Given the 2022 midterms were marked by the defeats of many election deniers and January 6th apologists, a secondary focus of this study is to assess the difference in our candidates’ messaging strategies against distinct types of opponents— one faced Joe Kent in WA, a ‘Kooky’ nominee who fully embraced the 2020 election conspiracies, and the other faced Jeremy Shaffer in PA, a mainstream Republican who acknowledged, though reluctantly, Joe Biden’s 2020 victory.

Methodology

I used classification models to analyze a dataset of 5000 Twitter and Facebook posts by members of the 114th Congress. The dataset was pre-labeled with categories including bias, message nature, and political affiliation. My goal was to train the models to classify tweets based on these labels, which I then applied to my two candidates’ tweets leading up to the 2022 midterm elections.
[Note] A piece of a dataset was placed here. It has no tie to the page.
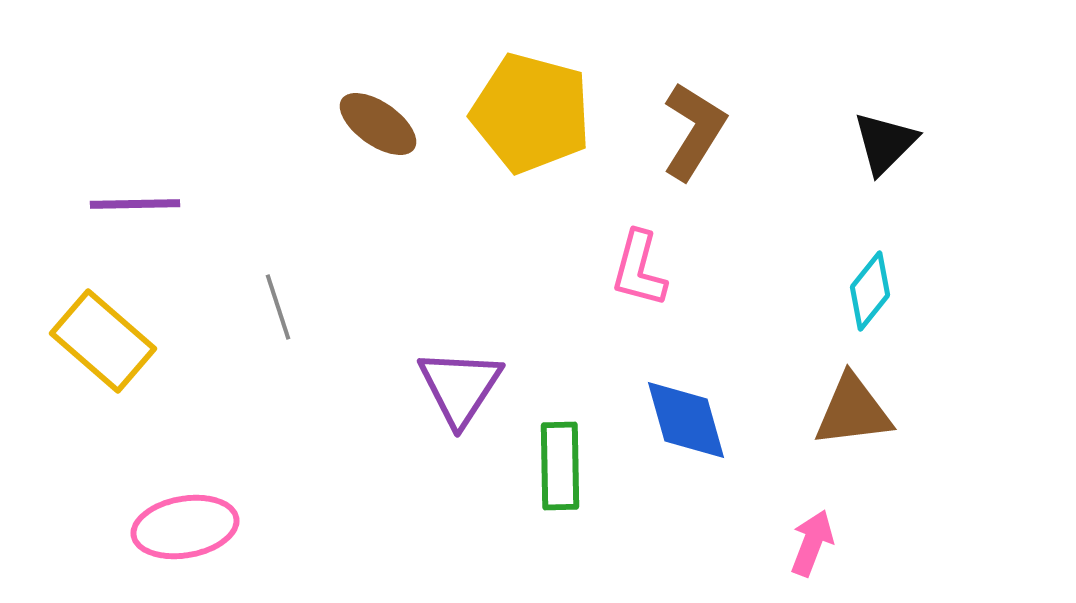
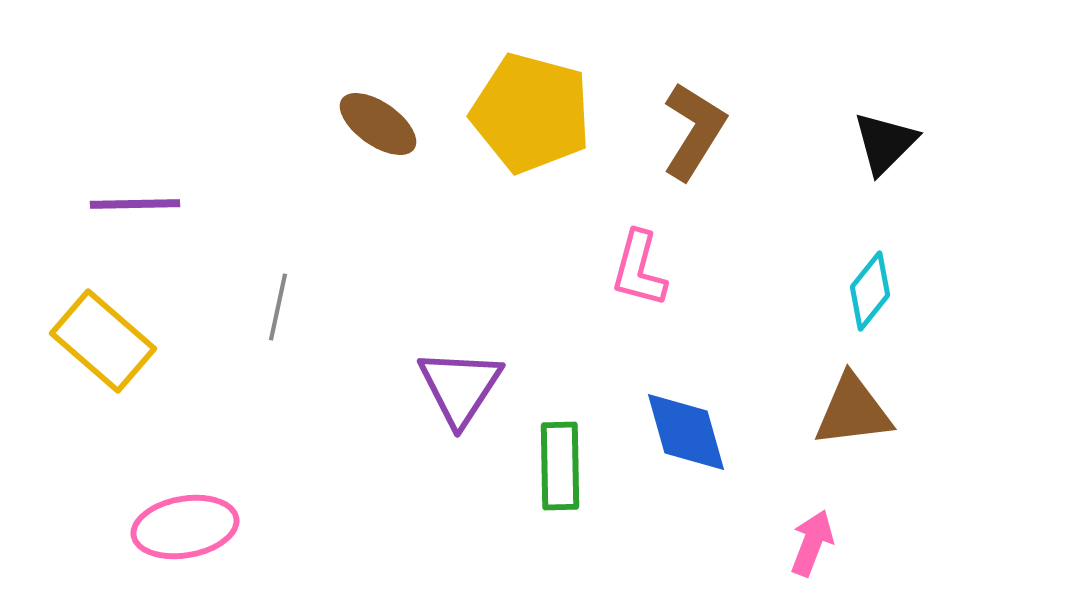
gray line: rotated 30 degrees clockwise
blue diamond: moved 12 px down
I also applied unsupervised topic modeling techniques, beginning with Latent Dirichlet Allocation (LDA) as a baseline method and then using Non-Negative Matrix Factorization (NMF) on Twitter GloVe vectors for refined clustering. After generating the topic groupings, I searched through each candidate’s Tweet corpus for words closely associated with these topics to compare how often each candidate messaged on these topics to assess differing strategies. I used cosine similarity calculations within the tweet vector space to determine which words were most semantically similar in each topic.

Data Used

  1. PVI score data was sourced from the Cook Political Report.
  2. 2022 Midterm Results were sourced from The Daily Kos.
  3. The campaign tweets from Marie Gluesenkamp Pérez and Chris Deluzio were hand-copied from their twitter accounts @MGPforCongress and @ChrisforPA
  4. The 114th Congress tweets addended with characterization inputs was sourced from Crowdflower’s Data For Everyone Library via Kaggle.
  5. GloVe models and vector arrays were sourced from Jeffrey Pennington, Richard Socher, and Christopher D. Manning of Stanford

Selecting the Candidates

SYNOPSIS: I determined which candidates to focus on through comparing their 2022 electoral margins with their district’s Partisan Voter Index scores (PVI). I ultimately landed on Marie Gluesenkamp Pérez (WA-03), and Chris Deluzio (PA-17). Below documents the step-by-step process of determining the candidates of focus.

Expand for Detailed Walk-Through Below

Analyzing Tweets with Trained Models (114th Congress)

This section has been removed to streamline the portfolio (and because the dataset had its limitations). However, it does explore foundational NLP concepts in depth. If you’d like to dive into the original analysis and workflow details, feel free to check out the GitHub repository.

Topic Modeling – Unsupervised Learning

Baseline Model

For my baseline model, I chose to use Latent Dirichlet Allocation (LDA) on Term Frequency-Inverse Document Frequency (TF-IDF)

LDA with TF-IDF

Advanced Modeling

For my advanced models, I leveraged GloVe embeddings and Non-Negative Matrix Factorization (NMF) to enhance topic grouping and capture deeper semantic relationships.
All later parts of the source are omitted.